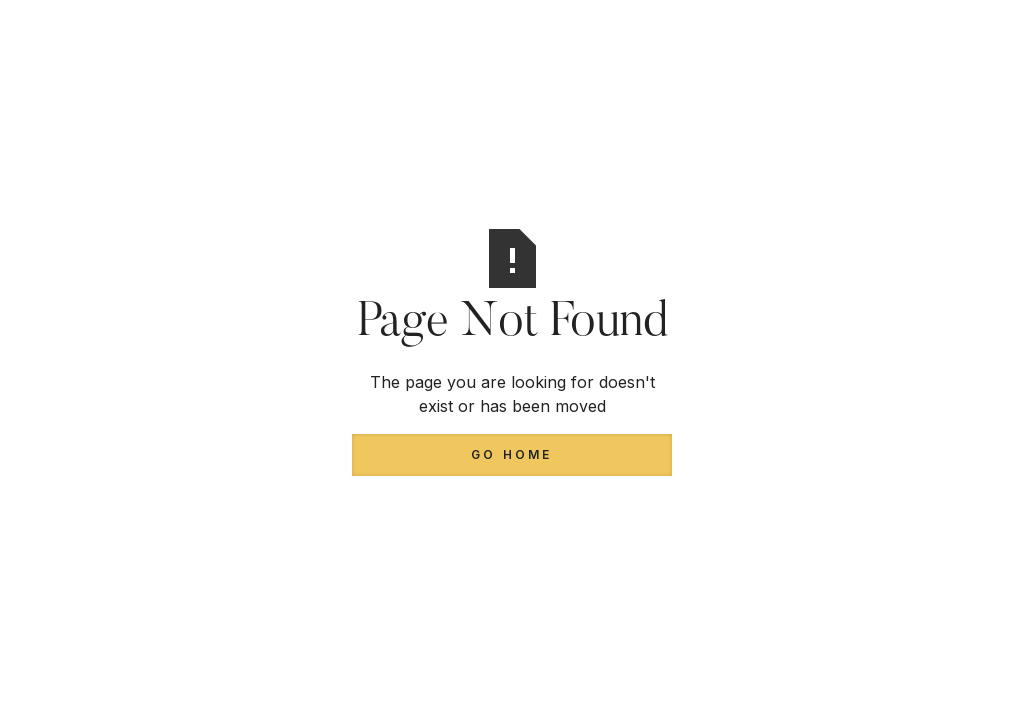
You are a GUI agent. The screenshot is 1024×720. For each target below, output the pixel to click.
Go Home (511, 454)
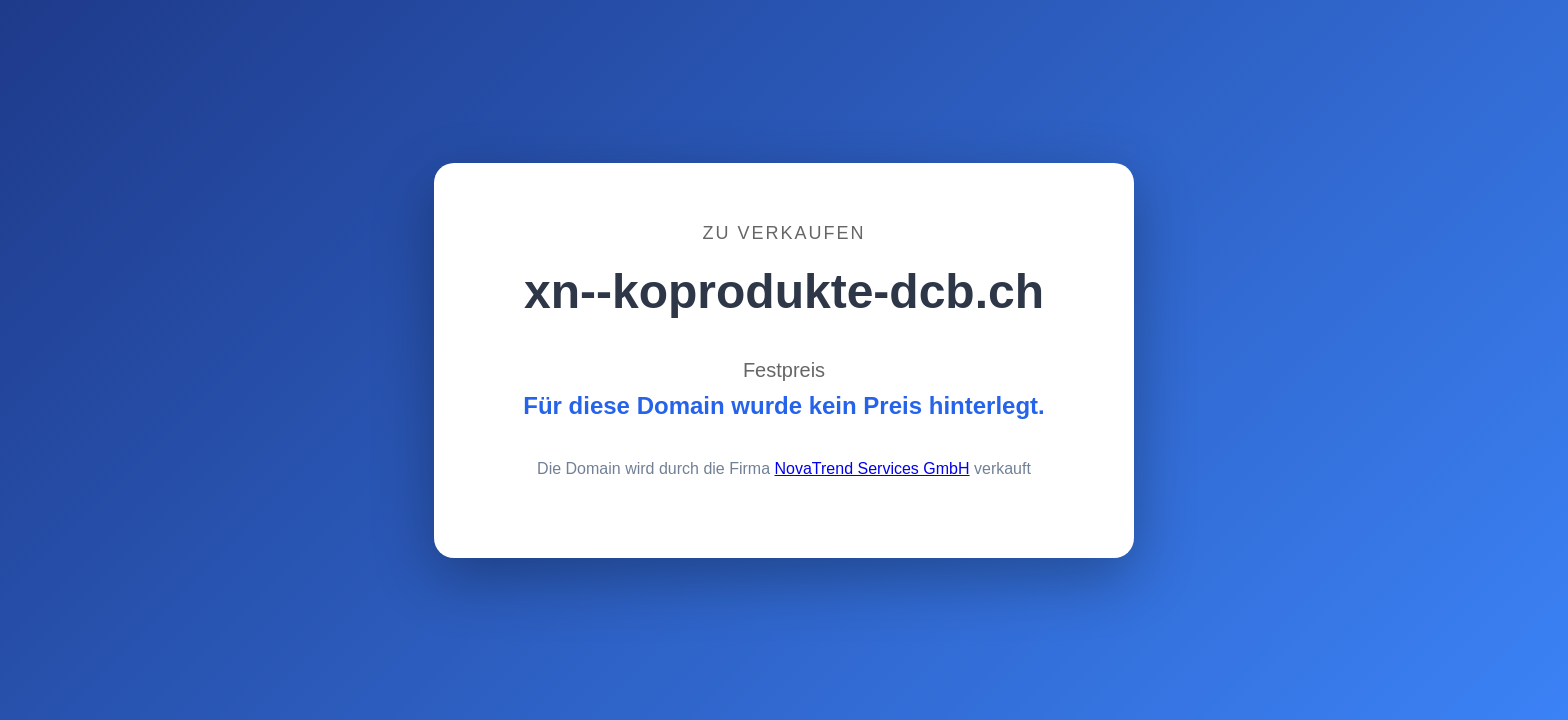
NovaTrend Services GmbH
* * *
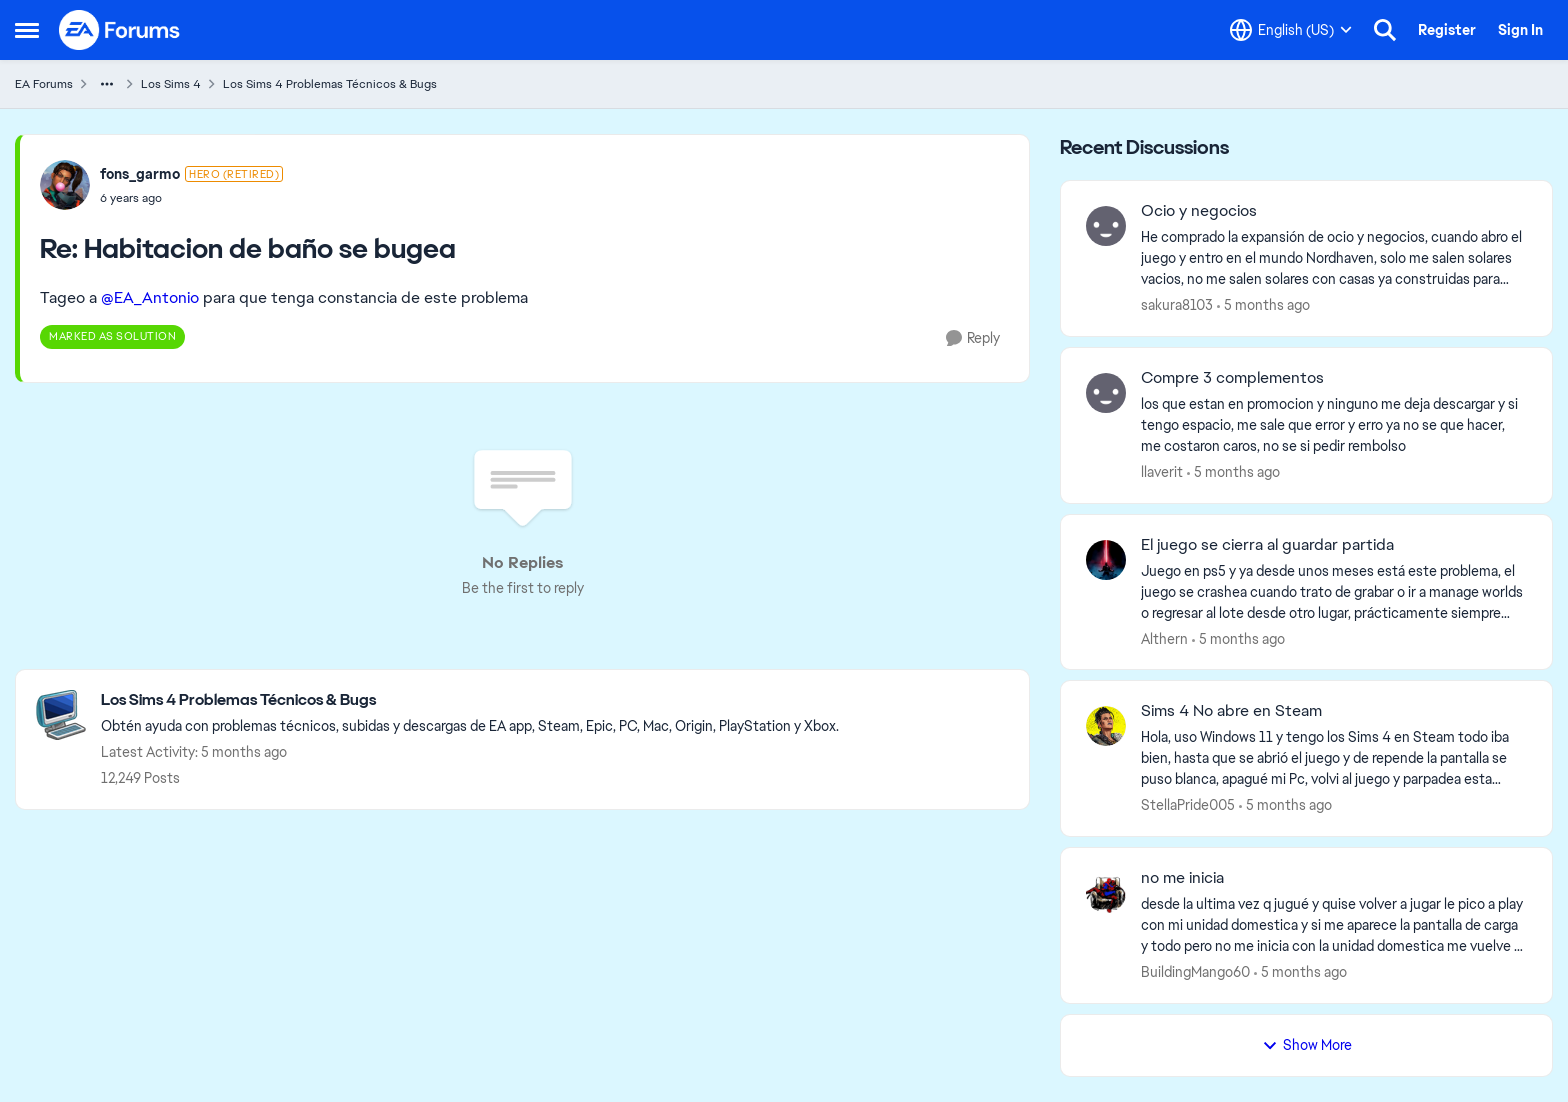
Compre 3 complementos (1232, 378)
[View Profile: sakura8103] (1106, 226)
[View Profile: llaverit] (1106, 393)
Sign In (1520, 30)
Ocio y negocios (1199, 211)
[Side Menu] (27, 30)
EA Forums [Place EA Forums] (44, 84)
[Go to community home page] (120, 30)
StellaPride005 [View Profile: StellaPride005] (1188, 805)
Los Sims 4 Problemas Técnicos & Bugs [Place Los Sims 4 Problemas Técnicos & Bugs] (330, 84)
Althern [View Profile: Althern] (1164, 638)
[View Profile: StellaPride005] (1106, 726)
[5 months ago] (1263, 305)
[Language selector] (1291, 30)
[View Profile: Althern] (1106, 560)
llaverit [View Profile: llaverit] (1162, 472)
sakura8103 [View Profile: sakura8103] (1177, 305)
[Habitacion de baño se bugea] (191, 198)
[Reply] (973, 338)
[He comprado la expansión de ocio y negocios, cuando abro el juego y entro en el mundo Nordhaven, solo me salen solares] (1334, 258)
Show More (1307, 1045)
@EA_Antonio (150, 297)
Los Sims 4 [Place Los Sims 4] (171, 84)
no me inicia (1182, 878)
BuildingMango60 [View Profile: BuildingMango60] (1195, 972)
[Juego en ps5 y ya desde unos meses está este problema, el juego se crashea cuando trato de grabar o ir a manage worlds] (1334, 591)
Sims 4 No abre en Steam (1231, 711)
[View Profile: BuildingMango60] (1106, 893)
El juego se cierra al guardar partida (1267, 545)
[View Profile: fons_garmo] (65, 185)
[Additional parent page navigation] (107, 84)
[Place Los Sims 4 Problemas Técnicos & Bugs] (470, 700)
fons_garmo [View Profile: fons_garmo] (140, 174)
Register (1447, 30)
==
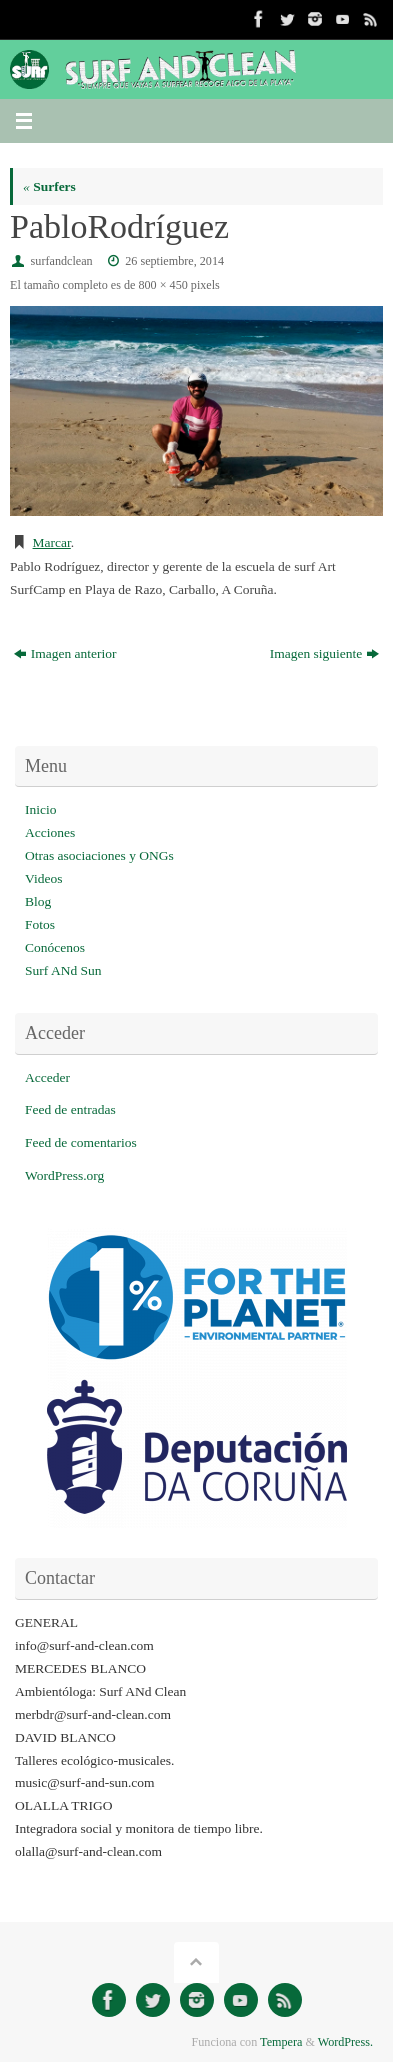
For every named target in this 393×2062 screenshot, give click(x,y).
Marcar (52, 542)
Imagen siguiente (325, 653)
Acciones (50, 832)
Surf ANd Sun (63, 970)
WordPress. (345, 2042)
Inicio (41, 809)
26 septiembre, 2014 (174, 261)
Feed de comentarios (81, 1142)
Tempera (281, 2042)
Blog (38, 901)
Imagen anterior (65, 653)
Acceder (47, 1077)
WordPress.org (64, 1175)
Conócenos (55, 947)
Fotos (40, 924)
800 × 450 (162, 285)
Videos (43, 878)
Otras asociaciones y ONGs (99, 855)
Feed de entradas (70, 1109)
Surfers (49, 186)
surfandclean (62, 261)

**Task requirements**
Scan the records above for the lines holding "Videos (43, 878)" and "surfandclean (62, 261)". Transcribe those two and every line between them word for word, and no others.

**Exercise response**
Videos (43, 878)
Otras asociaciones y ONGs (99, 855)
Feed de entradas (70, 1109)
Surfers (49, 186)
surfandclean (62, 261)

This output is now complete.